RECORDS SUPPLIED -
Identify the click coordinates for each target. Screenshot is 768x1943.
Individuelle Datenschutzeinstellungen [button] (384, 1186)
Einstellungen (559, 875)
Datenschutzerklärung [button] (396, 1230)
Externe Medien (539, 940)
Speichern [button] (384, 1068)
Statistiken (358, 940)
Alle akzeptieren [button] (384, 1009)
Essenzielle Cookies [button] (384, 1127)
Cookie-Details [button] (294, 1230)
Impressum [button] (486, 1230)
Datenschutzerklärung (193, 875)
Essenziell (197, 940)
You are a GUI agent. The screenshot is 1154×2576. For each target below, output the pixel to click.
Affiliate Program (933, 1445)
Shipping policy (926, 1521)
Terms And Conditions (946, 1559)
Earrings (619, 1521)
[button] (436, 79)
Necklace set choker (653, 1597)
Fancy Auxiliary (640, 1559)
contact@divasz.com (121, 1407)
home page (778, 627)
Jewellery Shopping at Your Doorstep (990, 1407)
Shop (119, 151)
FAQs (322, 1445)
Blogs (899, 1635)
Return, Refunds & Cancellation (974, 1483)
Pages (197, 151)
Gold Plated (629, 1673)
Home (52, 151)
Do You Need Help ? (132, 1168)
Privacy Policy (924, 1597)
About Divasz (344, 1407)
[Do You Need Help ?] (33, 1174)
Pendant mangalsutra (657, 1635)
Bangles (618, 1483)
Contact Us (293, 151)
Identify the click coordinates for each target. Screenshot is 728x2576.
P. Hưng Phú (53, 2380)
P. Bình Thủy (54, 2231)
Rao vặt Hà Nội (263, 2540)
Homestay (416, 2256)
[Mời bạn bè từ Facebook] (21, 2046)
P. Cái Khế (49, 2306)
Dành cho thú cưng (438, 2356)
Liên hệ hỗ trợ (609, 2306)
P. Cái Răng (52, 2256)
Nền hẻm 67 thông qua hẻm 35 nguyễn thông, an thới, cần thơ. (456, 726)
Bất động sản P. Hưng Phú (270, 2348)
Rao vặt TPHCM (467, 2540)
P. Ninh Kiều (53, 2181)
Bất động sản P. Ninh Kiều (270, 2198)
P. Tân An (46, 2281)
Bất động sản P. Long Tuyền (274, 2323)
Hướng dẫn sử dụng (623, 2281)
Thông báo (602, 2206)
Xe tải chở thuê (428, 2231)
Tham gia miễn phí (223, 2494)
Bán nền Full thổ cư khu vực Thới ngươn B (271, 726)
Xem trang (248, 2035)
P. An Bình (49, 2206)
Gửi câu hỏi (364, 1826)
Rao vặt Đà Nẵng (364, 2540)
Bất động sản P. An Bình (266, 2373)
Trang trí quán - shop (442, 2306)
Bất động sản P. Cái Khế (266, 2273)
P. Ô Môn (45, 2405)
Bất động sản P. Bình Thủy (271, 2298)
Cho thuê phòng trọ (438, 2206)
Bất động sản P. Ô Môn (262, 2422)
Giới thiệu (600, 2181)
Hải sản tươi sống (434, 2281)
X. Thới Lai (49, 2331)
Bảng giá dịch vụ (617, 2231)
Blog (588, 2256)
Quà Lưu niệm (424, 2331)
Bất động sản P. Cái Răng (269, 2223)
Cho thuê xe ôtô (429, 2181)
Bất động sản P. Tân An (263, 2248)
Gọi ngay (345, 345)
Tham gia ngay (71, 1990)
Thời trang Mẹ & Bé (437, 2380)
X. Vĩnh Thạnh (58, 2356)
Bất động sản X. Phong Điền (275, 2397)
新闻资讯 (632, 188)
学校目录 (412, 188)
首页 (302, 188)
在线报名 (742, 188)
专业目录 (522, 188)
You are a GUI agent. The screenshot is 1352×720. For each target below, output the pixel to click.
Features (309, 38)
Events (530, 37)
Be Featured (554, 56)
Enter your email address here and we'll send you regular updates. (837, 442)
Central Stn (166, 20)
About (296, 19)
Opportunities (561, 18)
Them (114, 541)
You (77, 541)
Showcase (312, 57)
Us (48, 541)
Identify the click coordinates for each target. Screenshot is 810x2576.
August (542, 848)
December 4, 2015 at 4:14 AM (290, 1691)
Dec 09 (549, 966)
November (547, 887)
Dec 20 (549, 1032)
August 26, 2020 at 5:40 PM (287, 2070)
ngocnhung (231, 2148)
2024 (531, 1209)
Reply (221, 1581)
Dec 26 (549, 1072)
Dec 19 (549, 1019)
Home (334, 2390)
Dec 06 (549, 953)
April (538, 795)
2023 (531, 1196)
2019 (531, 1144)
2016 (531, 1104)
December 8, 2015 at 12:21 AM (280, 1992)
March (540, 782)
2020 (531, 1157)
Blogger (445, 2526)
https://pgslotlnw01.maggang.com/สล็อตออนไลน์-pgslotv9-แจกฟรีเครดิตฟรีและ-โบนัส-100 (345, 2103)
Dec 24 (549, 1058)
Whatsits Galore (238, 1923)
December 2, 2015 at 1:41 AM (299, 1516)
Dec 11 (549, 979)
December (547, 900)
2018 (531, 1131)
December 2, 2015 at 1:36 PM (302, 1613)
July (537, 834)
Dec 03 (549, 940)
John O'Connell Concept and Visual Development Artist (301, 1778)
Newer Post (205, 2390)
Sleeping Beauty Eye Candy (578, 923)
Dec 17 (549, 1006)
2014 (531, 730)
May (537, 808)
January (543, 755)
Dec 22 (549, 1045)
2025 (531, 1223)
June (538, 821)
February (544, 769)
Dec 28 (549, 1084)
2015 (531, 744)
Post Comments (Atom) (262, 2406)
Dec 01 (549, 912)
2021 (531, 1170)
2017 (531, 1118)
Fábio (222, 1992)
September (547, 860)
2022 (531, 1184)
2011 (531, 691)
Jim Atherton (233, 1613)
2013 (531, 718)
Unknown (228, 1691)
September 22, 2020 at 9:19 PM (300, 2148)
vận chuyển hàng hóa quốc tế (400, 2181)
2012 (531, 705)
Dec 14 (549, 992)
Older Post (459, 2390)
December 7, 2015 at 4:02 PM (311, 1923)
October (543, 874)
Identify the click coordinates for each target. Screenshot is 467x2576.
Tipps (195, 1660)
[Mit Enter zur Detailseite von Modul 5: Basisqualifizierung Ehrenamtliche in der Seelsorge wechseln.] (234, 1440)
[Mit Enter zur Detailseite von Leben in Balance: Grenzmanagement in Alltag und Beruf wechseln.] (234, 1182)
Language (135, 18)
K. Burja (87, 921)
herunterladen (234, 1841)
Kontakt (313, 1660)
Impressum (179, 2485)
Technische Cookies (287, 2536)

WHAT YOU NEED TO DO -
Your answer should be the lines above, from the line containing "Blogs (899, 1635)" up to and including the line containing "Cho thuê phòng trọ (438, 2206)", reproduced exactly and with nothing else.

RESULT BELOW -
Blogs (899, 1635)
Return, Refunds & Cancellation (974, 1483)
Pages (197, 151)
Gold Plated (629, 1673)
Home (52, 151)
Do You Need Help ? (132, 1168)
Privacy Policy (924, 1597)
About Divasz (344, 1407)
[Do You Need Help ?] (33, 1174)
Pendant mangalsutra (657, 1635)
Bangles (618, 1483)
Contact Us (293, 151)
Identify the click coordinates for each target. Screenshot is 728x2576.
P. Hưng Phú (53, 2380)
P. Bình Thủy (54, 2231)
Rao vặt Hà Nội (263, 2540)
Homestay (416, 2256)
[Mời bạn bè từ Facebook] (21, 2046)
P. Cái Khế (49, 2306)
Dành cho thú cưng (438, 2356)
Liên hệ hỗ trợ (609, 2306)
P. Cái Răng (52, 2256)
Nền hẻm 67 thông qua hẻm 35 nguyễn thông, an thới, cần thơ. (456, 726)
Bất động sản P. Hưng Phú (270, 2348)
Rao vặt TPHCM (467, 2540)
P. Ninh Kiều (53, 2181)
Bất động sản P. Ninh Kiều (270, 2198)
P. Tân An (46, 2281)
Bất động sản P. Long Tuyền (274, 2323)
Hướng dẫn sử dụng (623, 2281)
Thông báo (602, 2206)
Xe tải chở thuê (428, 2231)
Tham gia miễn phí (223, 2494)
Bán nền Full thổ cư khu vực Thới ngươn B (271, 726)
Xem trang (248, 2035)
P. An Bình (49, 2206)
Gửi câu hỏi (364, 1826)
Rao vặt Đà Nẵng (364, 2540)
Bất động sản P. An Bình (266, 2373)
Trang trí quán - shop (442, 2306)
Bất động sản P. Cái Khế (266, 2273)
P. Ô Môn (45, 2405)
Bất động sản P. Bình Thủy (271, 2298)
Cho thuê phòng trọ (438, 2206)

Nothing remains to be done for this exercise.